Added bonus is that a few steps from the apartment’s courtyard is sweet old Campo San Gallo, popular with locals for breakfast cappuccinos at shaded tables in the square which houses an adorable little theatre and church. It’s like being instantly welcomed into your own neighbourhood.

Budget by cooking and eating at home.

Otherwise splash out and choose from thousands of little restaurants tucked away in hidden alleyways, over lantern-lit footbridges and serving local specialities of sumptuously baked fish in rich sauces or calf’s liver, pan fried with onion, red wine and crispy artichokes.

Bargains are actually for the taking all over Venice. They say even a Venetian can’t see all the city’s churches in one lifetime. And since every church is crammed to the rafters with exquisite paintings by – among others – Titian, Caravaggio, Tintoretto, Bellini, Raphael, all you need is time, eyes and comfortable walking shoes to enjoy some of the finest Italian masterpieces and the most wonderful Renaissance, Baroque, Palladian and eastern influenced architecture.

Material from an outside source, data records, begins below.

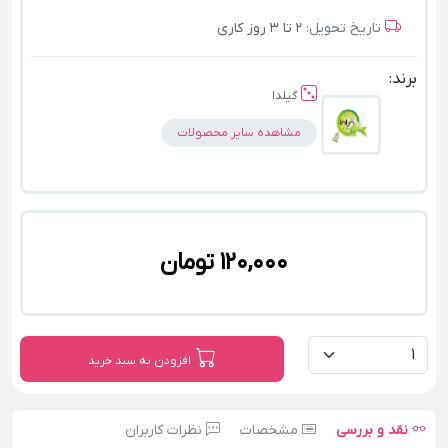
تاریخ تحویل:
2 تا 3 روز کاری
برند:
گیلدا
مشاهده سایر محصولات
120,000 تومان
افزودن به سبد خرید
نقد و بررسی
مشخصات
نظرات کاربران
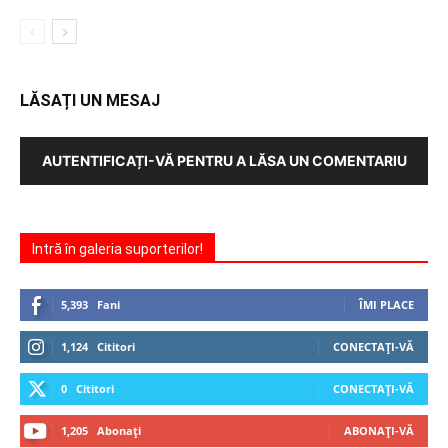
LĂSAȚI UN MESAJ
AUTENTIFICAȚI-VĂ PENTRU A LĂSA UN COMENTARIU
Intră în galeria suporterilor!
5,393
Fani
ÎMI PLACE
1,124
Cititori
CONECTAȚI-VĂ
0
Cititori
CONECTAȚI-VĂ
1,205
Abonați
ABONAȚI-VĂ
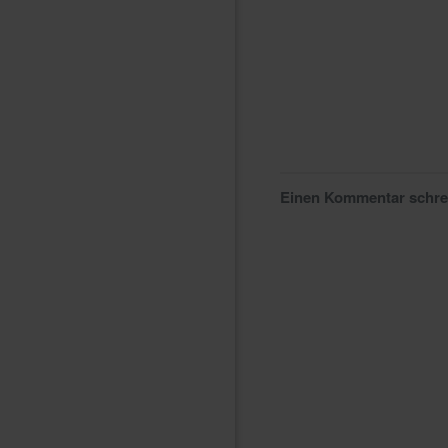
Einen Kommentar schr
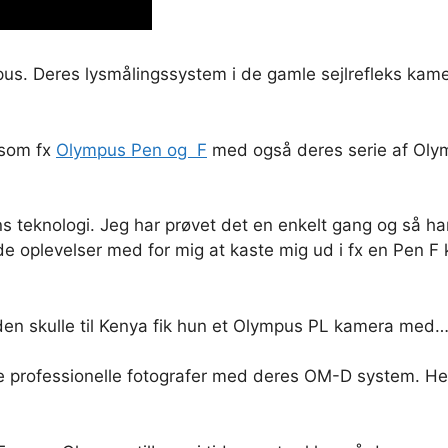
us. Deres lysmålingssystem i de gamle sejlrefleks kamer
 som fx
Olympus Pen og F
med også deres serie af Olym
ns teknologi. Jeg har prøvet det en enkelt gang og så 
e oplevelser med for mig at kaste mig ud i fx en Pen F k
siden skulle til Kenya fik hun et Olympus PL kamera med
de professionelle fotografer med deres OM-D system. Hel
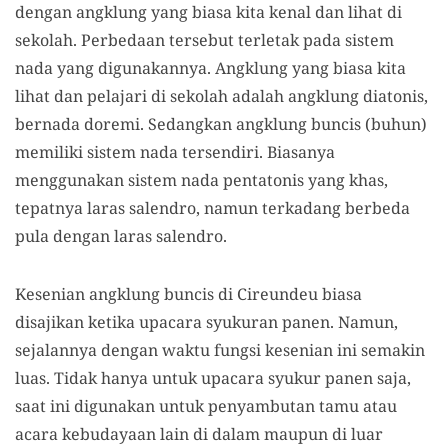
dengan angklung yang biasa kita kenal dan lihat di
sekolah. Perbedaan tersebut terletak pada sistem
nada yang digunakannya. Angklung yang biasa kita
lihat dan pelajari di sekolah adalah angklung diatonis,
bernada doremi. Sedangkan angklung buncis (buhun)
memiliki sistem nada tersendiri. Biasanya
menggunakan sistem nada pentatonis yang khas,
tepatnya laras salendro, namun terkadang berbeda
pula dengan laras salendro.
Kesenian angklung buncis di Cireundeu biasa
disajikan ketika upacara syukuran panen. Namun,
sejalannya dengan waktu fungsi kesenian ini semakin
luas. Tidak hanya untuk upacara syukur panen saja,
saat ini digunakan untuk penyambutan tamu atau
acara kebudayaan lain di dalam maupun di luar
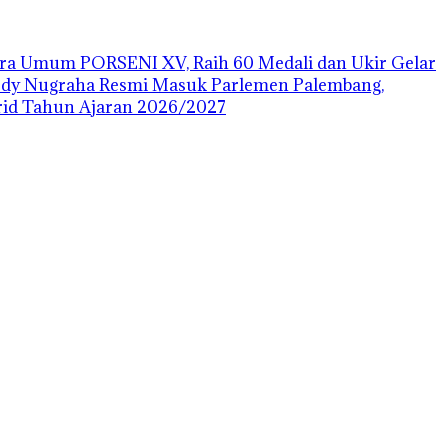
uara Umum PORSENI XV, Raih 60 Medali dan Ukir Gelar
ody Nugraha Resmi Masuk Parlemen Palembang,
id Tahun Ajaran 2026/2027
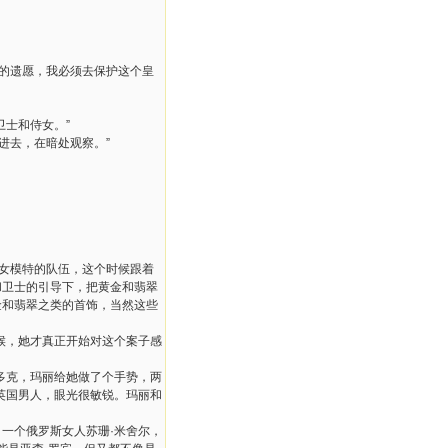
爷的遗愿，我必须去保护这个皇
士和侍女。”
进去，在暗处观察。”
了女模特的队伍，这个时候跟着
和卫士的引导下，把黄金和翡翠
金和翡翠之类的首饰，当然这些
候，她才真正开始对这个案子感
多克，玛丽给她做了个手势，两
英国男人，眼光很敏锐。玛丽和
一个俄罗斯女人苏珊·米舍尔，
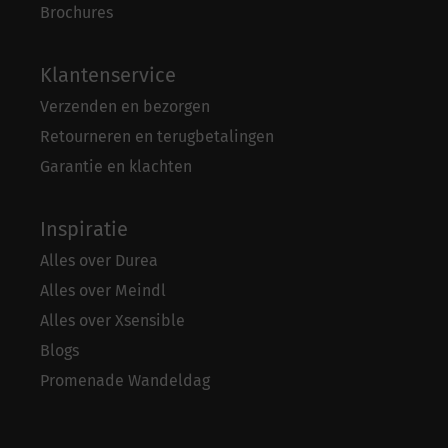
Brochures
Klantenservice
Verzenden en bezorgen
Retourneren en terugbetalingen
Garantie en klachten
Inspiratie
Alles over Durea
Alles over Meindl
Alles over Xsensible
Blogs
Promenade Wandeldag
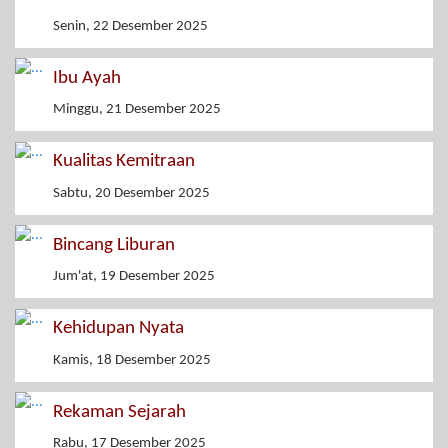
Senin, 22 Desember 2025
Ibu Ayah
Minggu, 21 Desember 2025
Kualitas Kemitraan
Sabtu, 20 Desember 2025
Bincang Liburan
Jum'at, 19 Desember 2025
Kehidupan Nyata
Kamis, 18 Desember 2025
Rekaman Sejarah
Rabu, 17 Desember 2025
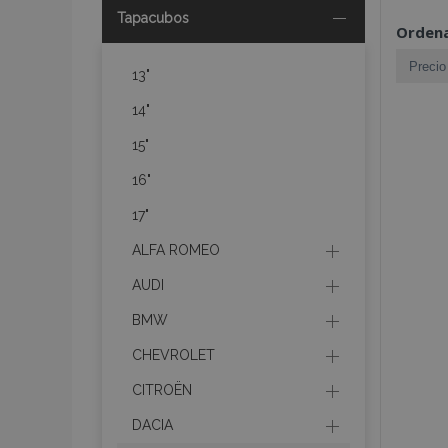
Tapacubos
Ordena
13"
14"
15"
16"
17"
ALFA ROMEO
AUDI
BMW
CHEVROLET
CITROËN
DACIA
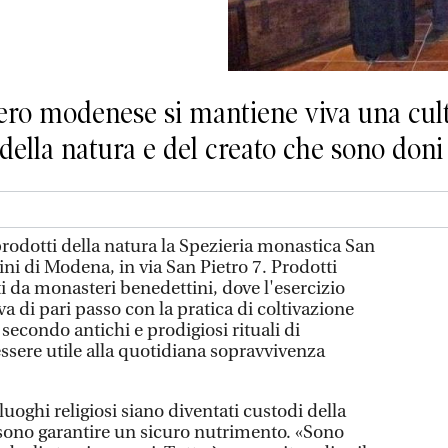
ro modenese si mantiene viva una cult
o della natura e del creato che sono doni
prodotti della natura la Spezieria monastica San
ni di Modena, in via San Pietro 7. Prodotti
 da monasteri benedettini, dove l'esercizio
va di pari passo con la pratica di coltivazione
, secondo antichi e prodigiosi rituali di
ssere utile alla quotidiana sopravvivenza
luoghi religiosi siano diventati custodi della
sono garantire un sicuro nutrimento. «Sono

All for no more than a couple of coins in the poor box and a stiff neck from gazing upwards.

The bustle and buzz of the Rialto Bridge – teeming with people, traders, market stalls, souvenir sellers – is as it was when Shakespeare’s Merchant outwitted his tormentors.

A short walking distance from Venice’s Jewish quarter – the first Ghetto in Europe and well worth a wander through – its atmosphere is so typically Venetian in its edginess, noise and enterprise.

But at water’s edge, in the shadow of Rialto Bridge are some charming bars and caffes, from where all that exhausting business can be viewed at leisure, while sipping a cold beer or glass of Prosecco, watching water taxis, vaporetti, gondolas, private motor boats darting about on the canal.

There’s too much to see, too much to do, too far to walk in one short break. Since football is seemingly so eternal, plan another and another – you’re worth it.

SEE Astarte Apartment, Campo San Gallo at

Bookable through holiday rentals.

Feeling flush: Water Taxi from Marco Polo Airport to San Marco 100 Eoros for up to five people sharing. Not so flush (or returning to airport when money’s run out): Water Bus Alilaguna, linea oro (gold line) from San Marco 25 euros each.

Do: Spend an evening listening and dancing to the orchestras playing at elegant bars in Piazza San Marco.

Don’t: Sit down and order dinner.

What to buy if loaded: To-die-for designer bags by Fendi, Valentino, Dolce and Gabbana. Murano glass chandeliers.

What to buy if stony broke: Tins of Caffe del Doge, Venetian blend deep, dark, rich roast, ground espresso coffee. Big fat wedges of Parmigiano Reggiano from Rialto market (or airport).